2005-02-23 Thread Alex Tomas
> Jan Blunck (JB) writes:

 JB> Nope, d_alloc() is setting d_flags to DCACHE_UNHASHED. Therefore it is not 
found
 JB> by __d_lookup() until it is rehashed which is implicit done by ->lookup().

that means we can have two processes allocated dentry for
same name. they'll call ->lookup() each against own dentry,
fill them and hash. so, we'll get two equal dentries. 
is that OK?

thanks, Alex

-
To unsubscribe from this list: send the line "unsubscribe linux-kernel" in
the body of a message to [EMAIL PROTECTED]
More majordomo info at  http://vger.kernel.org/majordomo-info.html
Please read the FAQ at  http://www.tux.org/lkml/


Re: [RFC] pdirops: vfs patch

2005-02-22 Thread Jan Blunck
Quoting Alex Tomas <[EMAIL PROTECTED]>:

> > Jan Blunck (JB) writes:
>
>  JB> i_sem does NOT protect the dcache. Also not in real_lookup(). The lock
> must be
>  JB> acquired for ->lookup() and because we might sleep on i_sem, we have to
> get it
>  JB> early and check for repopulation of the dcache.
>
> dentry is part of dcache, right? i_sem protects dentry from being
> returned with incomplete data inside, right?
>

Nope, d_alloc() is setting d_flags to DCACHE_UNHASHED. Therefore it is not found
by __d_lookup() until it is rehashed which is implicit done by ->lookup().

Jan
-
To unsubscribe from this list: send the line "unsubscribe linux-kernel" in
the body of a message to [EMAIL PROTECTED]
More majordomo info at  http://vger.kernel.org/majordomo-info.html
Please read the FAQ at  http://www.tux.org/lkml/


Re: [RFC] pdirops: vfs patch

2005-02-22 Thread Alex Tomas
> Jan Blunck (JB) writes:

 JB> i_sem does NOT protect the dcache. Also not in real_lookup(). The lock 
must be
 JB> acquired for ->lookup() and because we might sleep on i_sem, we have to 
get it
 JB> early and check for repopulation of the dcache.
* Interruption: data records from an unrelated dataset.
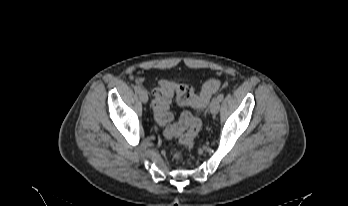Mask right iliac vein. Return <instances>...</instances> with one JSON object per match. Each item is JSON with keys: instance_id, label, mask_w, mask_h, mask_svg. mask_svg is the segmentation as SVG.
Here are the masks:
<instances>
[{"instance_id": "right-iliac-vein-1", "label": "right iliac vein", "mask_w": 348, "mask_h": 206, "mask_svg": "<svg viewBox=\"0 0 348 206\" xmlns=\"http://www.w3.org/2000/svg\"><path fill=\"white\" fill-rule=\"evenodd\" d=\"M139 97L142 103L146 104L148 102V94L145 90L140 91Z\"/></svg>"}]
</instances>
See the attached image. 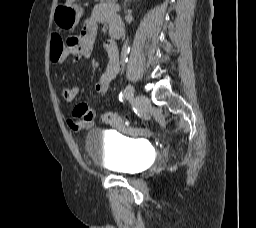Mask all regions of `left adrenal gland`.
<instances>
[{"label": "left adrenal gland", "instance_id": "1", "mask_svg": "<svg viewBox=\"0 0 256 228\" xmlns=\"http://www.w3.org/2000/svg\"><path fill=\"white\" fill-rule=\"evenodd\" d=\"M128 1H129V0H125L124 7L126 6V3H127Z\"/></svg>", "mask_w": 256, "mask_h": 228}]
</instances>
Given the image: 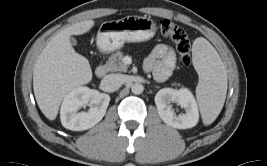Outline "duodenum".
Here are the masks:
<instances>
[{"label": "duodenum", "instance_id": "obj_1", "mask_svg": "<svg viewBox=\"0 0 267 166\" xmlns=\"http://www.w3.org/2000/svg\"><path fill=\"white\" fill-rule=\"evenodd\" d=\"M107 68L104 64L98 65V67L95 70V75L97 78H103L106 75Z\"/></svg>", "mask_w": 267, "mask_h": 166}]
</instances>
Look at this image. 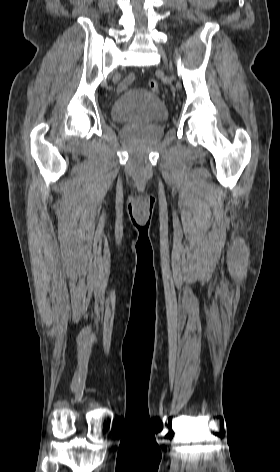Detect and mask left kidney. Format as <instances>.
<instances>
[{"instance_id": "obj_1", "label": "left kidney", "mask_w": 280, "mask_h": 472, "mask_svg": "<svg viewBox=\"0 0 280 472\" xmlns=\"http://www.w3.org/2000/svg\"><path fill=\"white\" fill-rule=\"evenodd\" d=\"M191 3L194 5H197L198 7H204L206 6V1L207 0H189Z\"/></svg>"}]
</instances>
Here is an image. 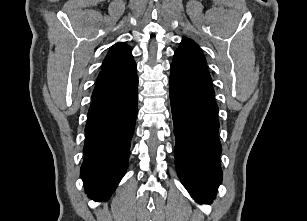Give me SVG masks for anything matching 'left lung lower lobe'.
Instances as JSON below:
<instances>
[{
  "label": "left lung lower lobe",
  "instance_id": "left-lung-lower-lobe-1",
  "mask_svg": "<svg viewBox=\"0 0 307 221\" xmlns=\"http://www.w3.org/2000/svg\"><path fill=\"white\" fill-rule=\"evenodd\" d=\"M169 83L178 175L198 203L210 204L222 181L218 107L210 74L175 52Z\"/></svg>",
  "mask_w": 307,
  "mask_h": 221
}]
</instances>
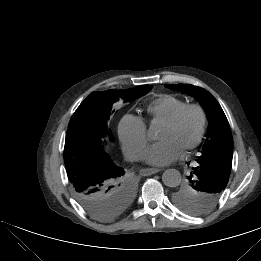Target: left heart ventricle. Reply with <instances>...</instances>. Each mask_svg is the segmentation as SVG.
<instances>
[{
	"instance_id": "1",
	"label": "left heart ventricle",
	"mask_w": 261,
	"mask_h": 261,
	"mask_svg": "<svg viewBox=\"0 0 261 261\" xmlns=\"http://www.w3.org/2000/svg\"><path fill=\"white\" fill-rule=\"evenodd\" d=\"M200 124L198 113L191 110L185 114L181 122L176 126L164 125L159 133L158 139H172L178 146L183 148L189 144L197 134Z\"/></svg>"
}]
</instances>
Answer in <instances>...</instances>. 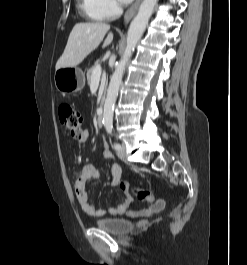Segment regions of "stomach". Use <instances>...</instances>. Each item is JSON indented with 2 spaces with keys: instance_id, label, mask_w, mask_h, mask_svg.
Returning <instances> with one entry per match:
<instances>
[{
  "instance_id": "obj_1",
  "label": "stomach",
  "mask_w": 247,
  "mask_h": 265,
  "mask_svg": "<svg viewBox=\"0 0 247 265\" xmlns=\"http://www.w3.org/2000/svg\"><path fill=\"white\" fill-rule=\"evenodd\" d=\"M54 82L61 93L77 92L85 86V74L78 67L60 68L55 71Z\"/></svg>"
}]
</instances>
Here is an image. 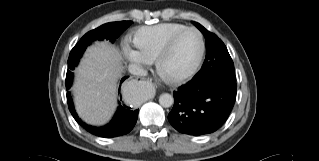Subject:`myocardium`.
Masks as SVG:
<instances>
[{"label": "myocardium", "instance_id": "obj_1", "mask_svg": "<svg viewBox=\"0 0 319 161\" xmlns=\"http://www.w3.org/2000/svg\"><path fill=\"white\" fill-rule=\"evenodd\" d=\"M193 31L198 35L199 38V54L198 57L195 61V63L193 64V66L180 74H168L164 71L163 69V63L166 59V57L169 55V53L171 52V50L173 49L175 43L177 42V40L185 33ZM205 54V42H204V37L203 34L195 27H187L183 30H180L178 32H176L175 34H173L165 43V45L163 46V48L161 49L160 53L158 54L156 61H155V69H156V73L165 81L170 82V83H179V82H183L187 79H189L190 77H192L200 68L202 61H203V57Z\"/></svg>", "mask_w": 319, "mask_h": 161}]
</instances>
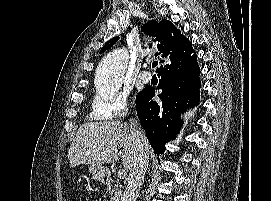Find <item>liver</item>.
I'll return each instance as SVG.
<instances>
[{"mask_svg": "<svg viewBox=\"0 0 271 201\" xmlns=\"http://www.w3.org/2000/svg\"><path fill=\"white\" fill-rule=\"evenodd\" d=\"M118 148H122V163L130 172L136 149L129 124L122 121L88 122L79 127L67 158L71 167L109 164L117 161Z\"/></svg>", "mask_w": 271, "mask_h": 201, "instance_id": "obj_1", "label": "liver"}]
</instances>
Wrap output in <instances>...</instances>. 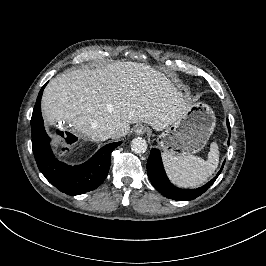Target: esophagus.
<instances>
[{"label":"esophagus","mask_w":266,"mask_h":266,"mask_svg":"<svg viewBox=\"0 0 266 266\" xmlns=\"http://www.w3.org/2000/svg\"><path fill=\"white\" fill-rule=\"evenodd\" d=\"M134 132L136 135L142 136L147 132V129L144 125H139Z\"/></svg>","instance_id":"obj_1"}]
</instances>
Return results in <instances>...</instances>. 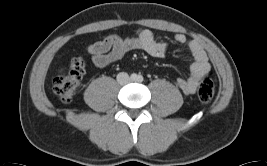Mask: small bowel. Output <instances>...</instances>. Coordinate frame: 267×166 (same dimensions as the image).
Listing matches in <instances>:
<instances>
[{"label": "small bowel", "instance_id": "obj_1", "mask_svg": "<svg viewBox=\"0 0 267 166\" xmlns=\"http://www.w3.org/2000/svg\"><path fill=\"white\" fill-rule=\"evenodd\" d=\"M175 41L184 44L190 50L193 63L188 77H180L176 80V86L185 94H192L203 76L208 74L210 64L201 45L184 34H176ZM168 43L155 39L154 33L149 29H140L136 36L123 37L111 34L104 39L87 46L92 62L97 67H106L120 61L124 55L132 50H143L154 57H165L168 52Z\"/></svg>", "mask_w": 267, "mask_h": 166}]
</instances>
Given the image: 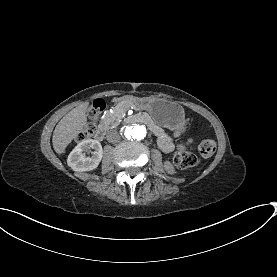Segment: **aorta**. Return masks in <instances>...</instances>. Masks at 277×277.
Returning <instances> with one entry per match:
<instances>
[{
    "instance_id": "obj_1",
    "label": "aorta",
    "mask_w": 277,
    "mask_h": 277,
    "mask_svg": "<svg viewBox=\"0 0 277 277\" xmlns=\"http://www.w3.org/2000/svg\"><path fill=\"white\" fill-rule=\"evenodd\" d=\"M122 134L129 140H142L147 134L146 127L141 124H128L122 129Z\"/></svg>"
}]
</instances>
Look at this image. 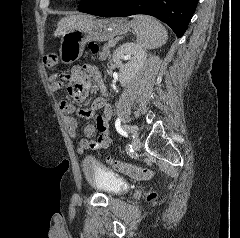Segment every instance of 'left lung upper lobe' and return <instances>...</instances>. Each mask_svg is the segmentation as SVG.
<instances>
[{
    "label": "left lung upper lobe",
    "instance_id": "5c2ea615",
    "mask_svg": "<svg viewBox=\"0 0 240 238\" xmlns=\"http://www.w3.org/2000/svg\"><path fill=\"white\" fill-rule=\"evenodd\" d=\"M99 0H82L79 5V10L83 11L95 5Z\"/></svg>",
    "mask_w": 240,
    "mask_h": 238
}]
</instances>
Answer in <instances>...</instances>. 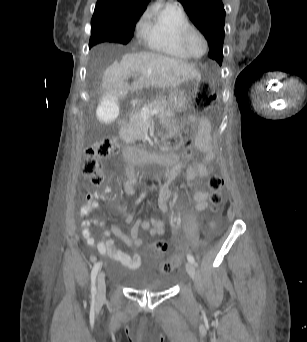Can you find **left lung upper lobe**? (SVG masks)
<instances>
[{
    "instance_id": "1",
    "label": "left lung upper lobe",
    "mask_w": 307,
    "mask_h": 342,
    "mask_svg": "<svg viewBox=\"0 0 307 342\" xmlns=\"http://www.w3.org/2000/svg\"><path fill=\"white\" fill-rule=\"evenodd\" d=\"M191 21L209 43L208 56L220 65L223 60L225 10L221 0H179Z\"/></svg>"
}]
</instances>
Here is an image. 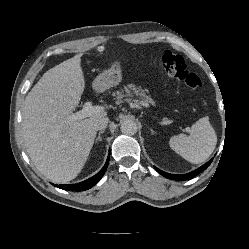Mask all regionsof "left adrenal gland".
Wrapping results in <instances>:
<instances>
[{
  "label": "left adrenal gland",
  "instance_id": "a2214340",
  "mask_svg": "<svg viewBox=\"0 0 249 249\" xmlns=\"http://www.w3.org/2000/svg\"><path fill=\"white\" fill-rule=\"evenodd\" d=\"M150 130H151V133L154 134V131L152 129H150Z\"/></svg>",
  "mask_w": 249,
  "mask_h": 249
}]
</instances>
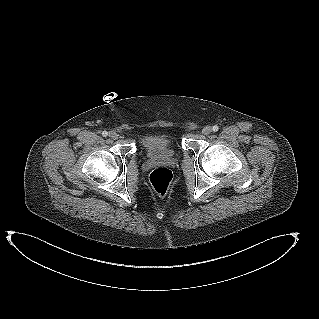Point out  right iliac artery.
<instances>
[{
  "label": "right iliac artery",
  "mask_w": 319,
  "mask_h": 319,
  "mask_svg": "<svg viewBox=\"0 0 319 319\" xmlns=\"http://www.w3.org/2000/svg\"><path fill=\"white\" fill-rule=\"evenodd\" d=\"M108 135V132L107 131H103L102 132V136L106 137Z\"/></svg>",
  "instance_id": "82829eb1"
}]
</instances>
dentry is part of dcache, right? i_sem protects dentry from being
returned with incomplete data inside, right?


thanks, Alex

-
To unsubscribe from this list: send the line "unsubscribe linux-kernel" in
the body of a message to [EMAIL PROTECTED]
More majordomo info at  http://vger.kernel.org/majordomo-info.html
Please read the FAQ at  http://www.tux.org/lkml/


Re: [RFC] pdirops: vfs patch

2005-02-22 Thread Jan Blunck
Quoting Alex Tomas <[EMAIL PROTECTED]>:

> > Jan Blunck (JB) writes:
>
>  >> 1) i_sem protects dcache too
>
>  JB> Where? i_sem is the per-inode lock, and shouldn't be used else.
>
> read comments in fs/namei.c:read_lookup()
>

i_sem does NOT protect the dcache. Also not in real_lookup(). The lock must be
acquired for ->lookup() and because we might sleep on i_sem, we have to get it
early and check for repopulation of the dcache.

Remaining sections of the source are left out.